## Data extracts
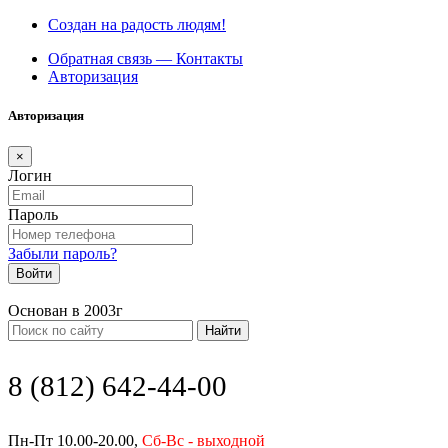
Создан на радость людям!
Обратная связь — Контакты
Авторизация
Авторизация
×
Логин
Пароль
Забыли пароль?
Войти
Основан в 2003г
Найти
8 (812) 642-44-00
Пн-Пт 10.00-20.00,
Сб-Вс - выходной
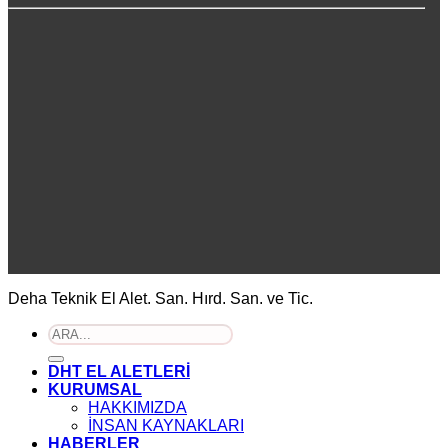
Deha Teknik El Alet. San. Hırd. San. ve Tic.
Ara:
DHT EL ALETLERİ
KURUMSAL
HAKKIMIZDA
İNSAN KAYNAKLARI
HABERLER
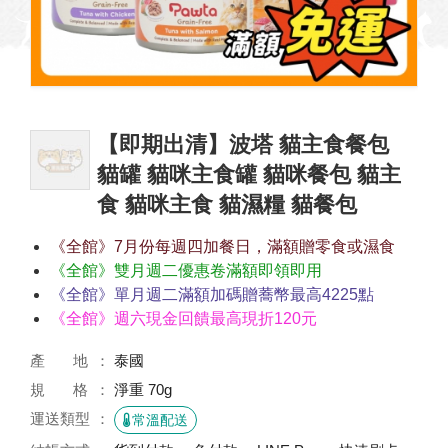
【即期出清】波塔 貓主食餐包
貓罐 貓咪主食罐 貓咪餐包 貓主
食 貓咪主食 貓濕糧 貓餐包
《全館》7月份每週四加餐日，滿額贈零食或濕食
《全館》雙月週二優惠卷滿額即領即用
《全館》單月週二滿額加碼贈蕎幣最高4225點
《全館》週六現金回饋最高現折120元
產 地
泰國
規 格
淨重 70g
運送類型
常溫配送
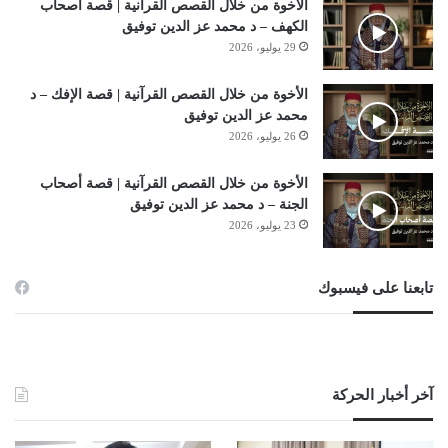
الأخوة من خلال القصص القرآنية | قصة أصحاب
الكهف – د محمد عز الدين توفيق
29 يوليو، 2026
الأخوة من خلال القصص القرآنية | قصة الإفك – د
محمد عز الدين توفيق
26 يوليو، 2026
الأخوة من خلال القصص القرآنية | قصة أصحاب
الجنة – د محمد عز الدين توفيق
23 يوليو، 2026
تابعنا على فيسبوك
آخر أخبار الحركة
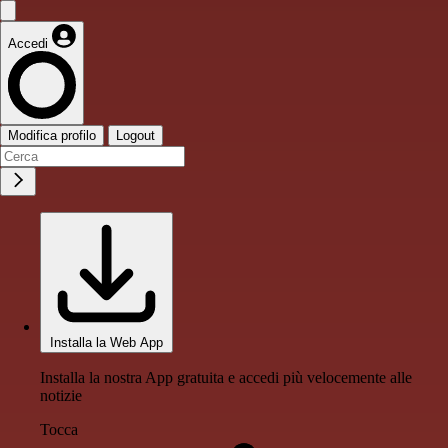
Accedi
Modifica profilo
Logout
Installa la Web App
Installa la nostra App gratuita e accedi più velocemente alle
notizie
Tocca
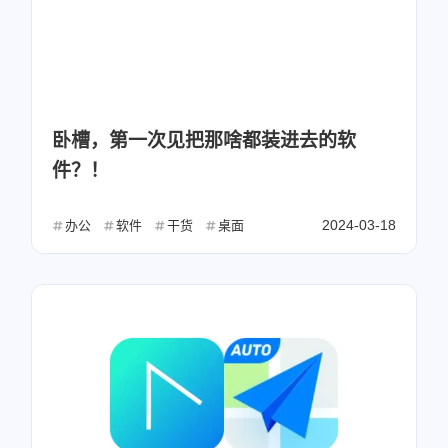
卧槽，第一次见把那啥都装进去的软
件？！
2024-03-18
办公
软件
干货
桌面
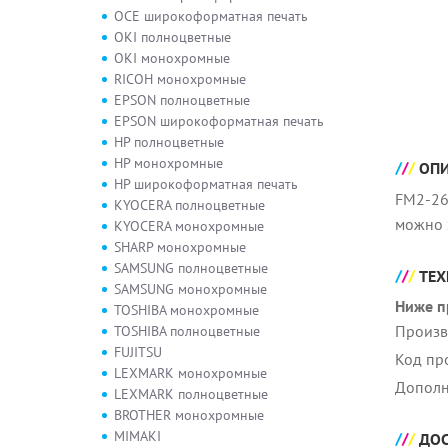
OCE широкоформатная печать
OKI полноцветные
OKI монохромные
RICOH монохромные
EPSON полноцветные
EPSON широкоформатная печать
HP полноцветные
HP монохромные
ОП
HP широкоформатная печать
FM2-26
KYOCERA полноцветные
можно 
KYOCERA монохромные
SHARP монохромные
SAMSUNG полноцветные
ТЕХ
SAMSUNG монохромные
Ниже п
TOSHIBA монохромные
Произв
TOSHIBA полноцветные
FUJITSU
Код пр
LEXMARK монохромные
Дополн
LEXMARK полноцветные
BROTHER монохромные
MIMAKI
ДОС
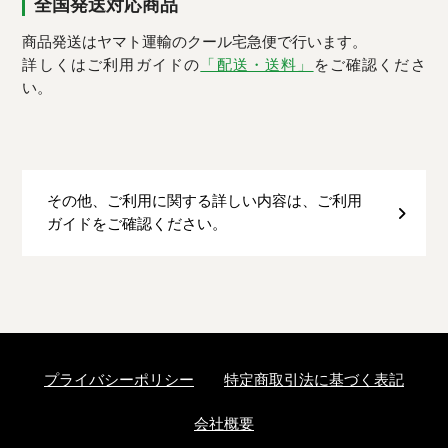
全国発送対応商品
商品発送はヤマト運輸のクール宅急便で行います。
詳しくはご利用ガイドの
「配送・送料」
をご確認くださ
い。
その他、ご利用に関する詳しい内容は、ご利用
ガイドをご確認ください。
プライバシーポリシー
特定商取引法に基づく表記
会社概要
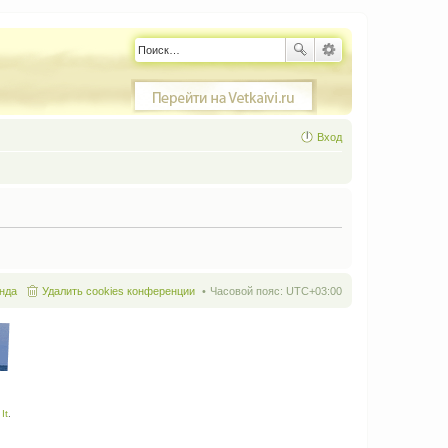
Вход
нда
Удалить cookies конференции
Часовой пояс:
UTC+03:00
It
.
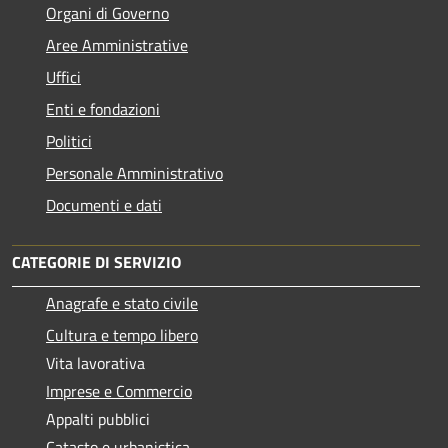
Organi di Governo
Aree Amministrative
Uffici
Enti e fondazioni
Politici
Personale Amministrativo
Documenti e dati
CATEGORIE DI SERVIZIO
Anagrafe e stato civile
Cultura e tempo libero
Vita lavorativa
Imprese e Commercio
Appalti pubblici
Catasto e urbanistica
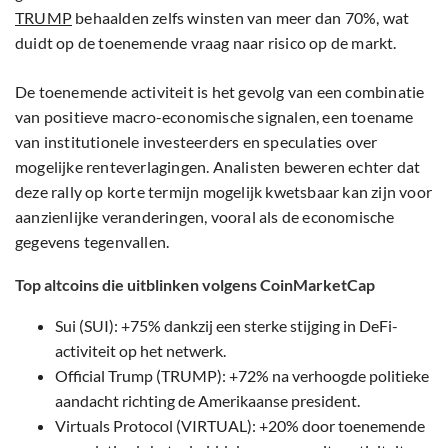
TRUMP
behaalden zelfs winsten van meer dan 70%, wat
duidt op de toenemende vraag naar risico op de markt.
De toenemende activiteit is het gevolg van een combinatie
van positieve macro-economische signalen, een toename
van institutionele investeerders en speculaties over
mogelijke renteverlagingen. Analisten beweren echter dat
deze rally op korte termijn mogelijk kwetsbaar kan zijn voor
aanzienlijke veranderingen, vooral als de economische
gegevens tegenvallen.
Top altcoins die uitblinken volgens CoinMarketCap
Sui (SUI): +75% dankzij een sterke stijging in DeFi-
activiteit op het netwerk.
Official Trump (TRUMP): +72% na verhoogde politieke
aandacht richting de Amerikaanse president.
Virtuals Protocol (VIRTUAL): +20% door toenemende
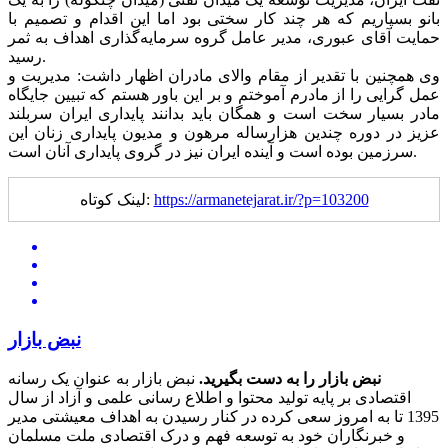
بانو بسپاریم که هر چند کار سختی بود اما این اقدام و تصمیم با
حمایت آقای عبوری، مدیر عامل گروه سرمایه‌گذاری اهداف به ثمر
رسید.
وی همچنین با تقدیر از مقام والای مادران اظهار داشت: مدیریت و
عمل گرایی را از مادرم آموختم و بر این باور هستم که تبیین جایگاه
مادر بسیار سخت است و همگان باید بدانند پایداری ایران سربلند
عزیز در دوره چندین هزارساله مرهون و مدیون پایداری زنان این
سرزمین بوده ‌است و آینده ایران نیز در گروی پایداری آنان است.
https://armanetejarat.ir/?p=103200
لینک کوتاه:
نبض بازار
نبض بازار را به دست بگیرید.
نبض بازار به عنوان یک رسانه
اقتصادی بر پایه تولید محتوا و اطلاع رسانی علمی و آزاد از سال
1395 تا به امروز سعی کرده در کنار رسیدن به اهداف معیشتی مدیر
و خبرنگاران خود به توسعه فهم و درک اقتصادی ملت مسلمان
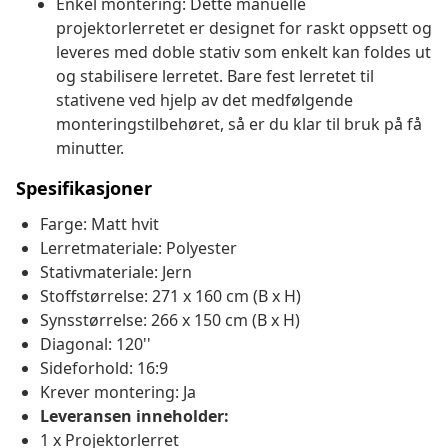
Enkel montering: Dette manuelle
projektorlerretet er designet for raskt oppsett og
leveres med doble stativ som enkelt kan foldes ut
og stabilisere lerretet. Bare fest lerretet til
stativene ved hjelp av det medfølgende
monteringstilbehøret, så er du klar til bruk på få
minutter.
Spesifikasjoner
Farge: Matt hvit
Lerretmateriale: Polyester
Stativmateriale: Jern
Stoffstørrelse: 271 x 160 cm (B x H)
Synsstørrelse: 266 x 150 cm (B x H)
Diagonal: 120''
Sideforhold: 16:9
Krever montering: Ja
Leveransen inneholder:
1 x Projektorlerret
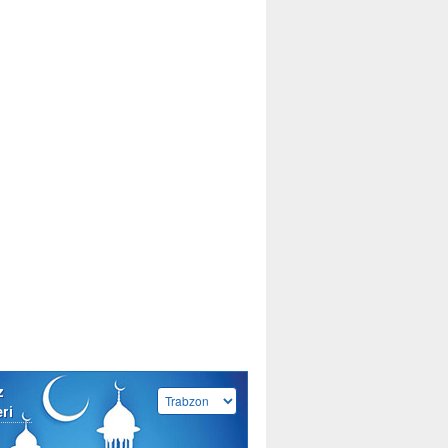
z
eri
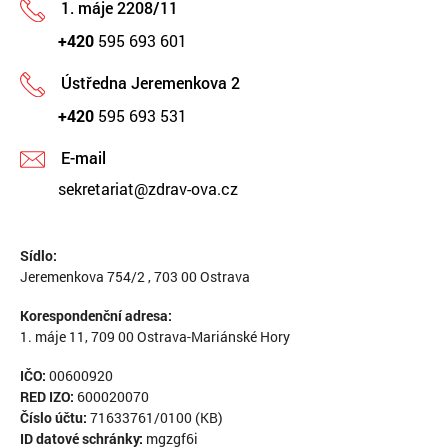
1. máje 2208/11
+420
595 693 601
Ústředna Jeremenkova 2
+420
595 693 531
E-mail
sekretariat@zdrav-ova.cz
Sídlo:
Jeremenkova 754/2 , 703 00 Ostrava
Korespondenční adresa:
1. máje 11, 709 00 Ostrava-Mariánské Hory
IČO:
00600920
RED IZO:
600020070
Číslo účtu:
71633761/0100 (KB)
ID datové schránky:
mgzgf6i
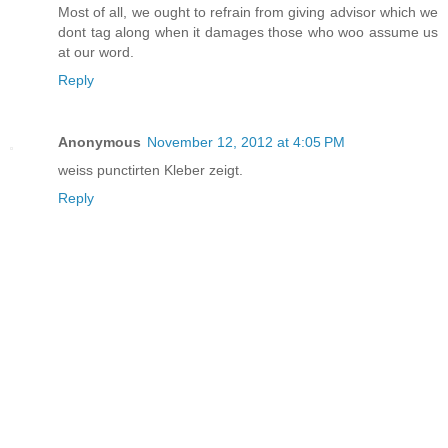
Most of all, we ought to refrain from giving advisor which we
dont tag along when it damages those who woo assume us
at our word.
Reply
Anonymous
November 12, 2012 at 4:05 PM
weiss punctirten Kleber zeigt.
Reply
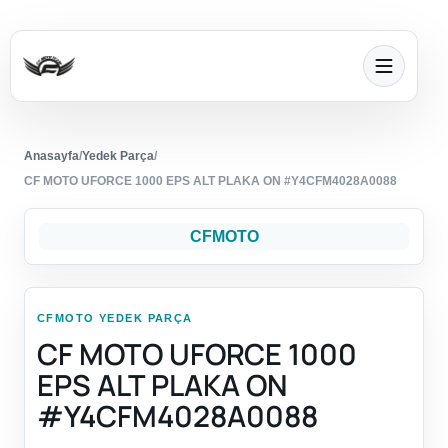
Anasayfa
/
Yedek Parça
/
CF MOTO UFORCE 1000 EPS ALT PLAKA ON #Y4CFM4028A0088
CFMOTO
CFMOTO YEDEK PARÇA
CF MOTO UFORCE 1000
EPS ALT PLAKA ON
#Y4CFM4028A0088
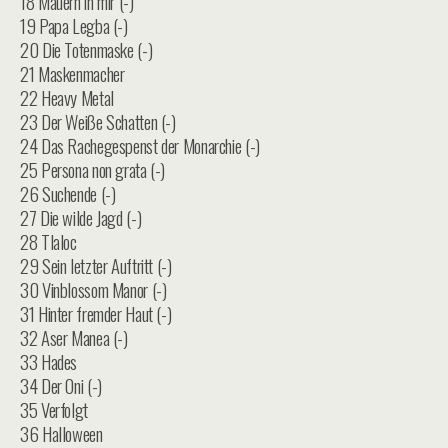
18 Mauern in mir (-)
19 Papa Legba (-)
20 Die Totenmaske (-)
21 Maskenmacher
22 Heavy Metal
23 Der Weiße Schatten (-)
24 Das Rachegespenst der Monarchie (-)
25 Persona non grata (-)
26 Suchende (-)
27 Die wilde Jagd (-)
28 Tlaloc
29 Sein letzter Auftritt (-)
30 Vinblossom Manor (-)
31 Hinter fremder Haut (-)
32 Aser Manea (-)
33 Hades
34 Der Oni (-)
35 Verfolgt
36 Halloween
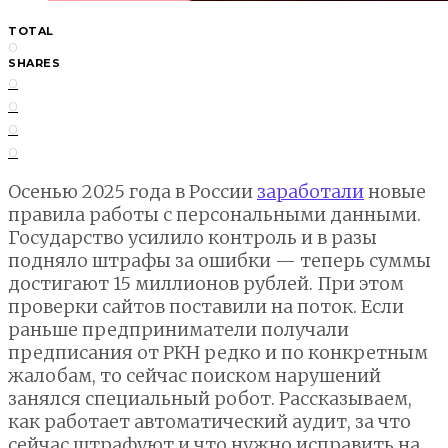
TOTAL
0
SHARES
0
0
0
0
Осенью 2025 года в России
заработали
новые
правила работы с персональными данными.
Государство усилило контроль и в разы
подняло штрафы за ошибки — теперь суммы
достигают 15 миллионов рублей. При этом
проверки сайтов поставили на поток. Если
раньше предприниматели получали
предписания от РКН редко и по конкретным
жалобам, то сейчас поиском нарушений
занялся специальный робот. Рассказываем,
как работает автоматический аудит, за что
сейчас штрафуют и что нужно исправить на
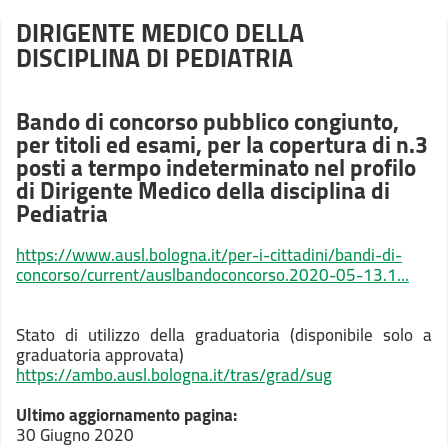
DIRIGENTE MEDICO DELLA
DISCIPLINA DI PEDIATRIA
Bando di concorso pubblico congiunto,
per titoli ed esami, per la copertura di n.3
posti a termpo indeterminato nel profilo
di Dirigente Medico della disciplina di
Pediatria
https://www.ausl.bologna.it/per-i-cittadini/bandi-di-
concorso/current/auslbandoconcorso.2020-05-13.1...
Stato di utilizzo della graduatoria (disponibile solo a
graduatoria approvata)
https://ambo.ausl.bologna.it/tras/grad/sug
Ultimo aggiornamento pagina:
30 Giugno 2020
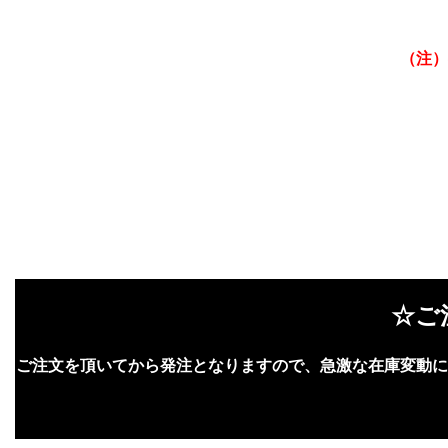
（注）
☆ご
ご注文を頂いてから発注となりますので、急激な在庫変動に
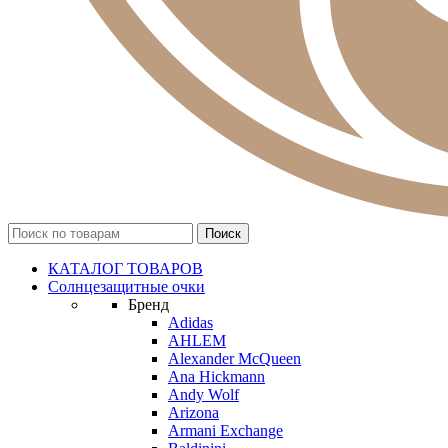
КАТАЛОГ ТОВАРОВ
Солнцезащитные очки
Бренд
Adidas
AHLEM
Alexander McQueen
Ana Hickmann
Andy Wolf
Arizona
Armani Exchange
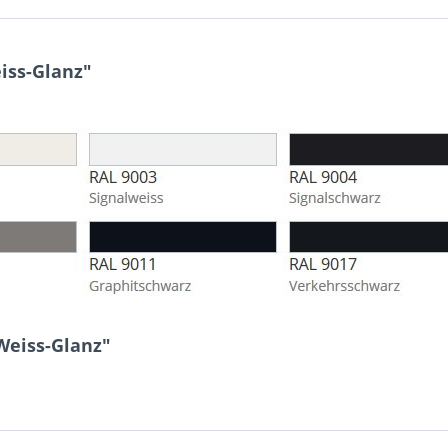
iss-Glanz"
Weiss-Glanz"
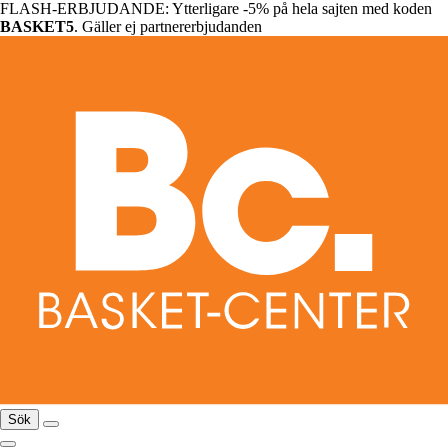
FLASH-ERBJUDANDE: Ytterligare -5% på hela sajten med koden
BASKET5
. Gäller ej partnererbjudanden
Sök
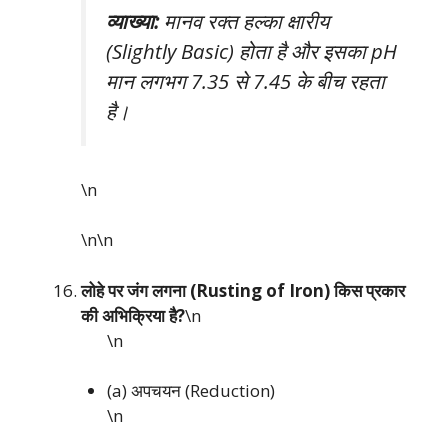
व्याख्या:
मानव रक्त हल्का क्षारीय
(Slightly Basic) होता है और इसका pH
मान लगभग 7.35 से 7.45 के बीच रहता
है।
\n
\n\n
लोहे पर जंग लगना (Rusting of Iron) किस प्रकार
की अभिक्रिया है?
\n
\n
(a) अपचयन (Reduction)
\n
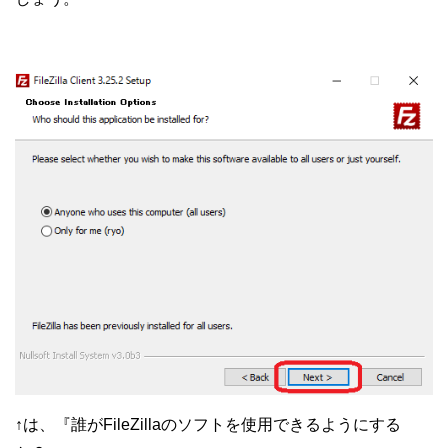
↑は、『誰がFileZillaのソフトを使用できるようにする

## Brief
An exact copy is needed of the entries above, starting at the line that holds "Основан в 2003г" and stopping at the line that holds "Installa la Web App", both kept; pictures stay out.

## Result for this task
Основан в 2003г
Найти
8 (812) 642-44-00
Пн-Пт 10.00-20.00,
Сб-Вс - выходной
Deha Teknik El Alet. San. Hırd. San. ve Tic.
Ara:
DHT EL ALETLERİ
KURUMSAL
HAKKIMIZDA
İNSAN KAYNAKLARI
HABERLER
【即期出清】波塔 貓主食餐包
貓罐 貓咪主食罐 貓咪餐包 貓主
食 貓咪主食 貓濕糧 貓餐包
《全館》7月份每週四加餐日，滿額贈零食或濕食
《全館》雙月週二優惠卷滿額即領即用
《全館》單月週二滿額加碼贈蕎幣最高4225點
《全館》週六現金回饋最高現折120元
產 地
泰國
規 格
淨重 70g
運送類型
常溫配送
الأخوة من خلال القصص القرآنية | قصة أصحاب
الكهف – د محمد عز الدين توفيق
29 يوليو، 2026
الأخوة من خلال القصص القرآنية | قصة الإفك – د
محمد عز الدين توفيق
26 يوليو، 2026
الأخوة من خلال القصص القرآنية | قصة أصحاب
الجنة – د محمد عز الدين توفيق
23 يوليو، 2026
تابعنا على فيسبوك
آخر أخبار الحركة
Accedi
Modifica profilo
Logout
Installa la Web App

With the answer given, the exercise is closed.